● Assignment: After finding the line that contains "with debt problems" in the material below, print that line and all subsequent lines exactly, up to and including the last.
Start of Block
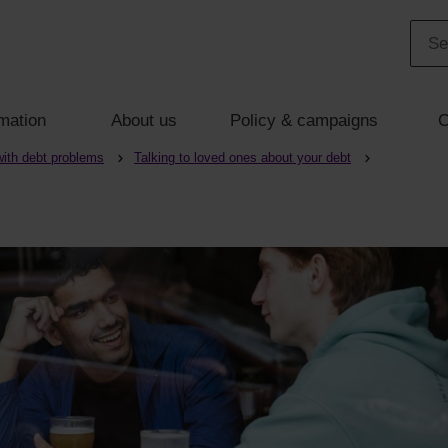
mation
About us
Policy & campaigns
C
with debt problems
Talking to loved ones about your debt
End of Block
● Output of the task:
with debt problems
Talking to loved ones about your debt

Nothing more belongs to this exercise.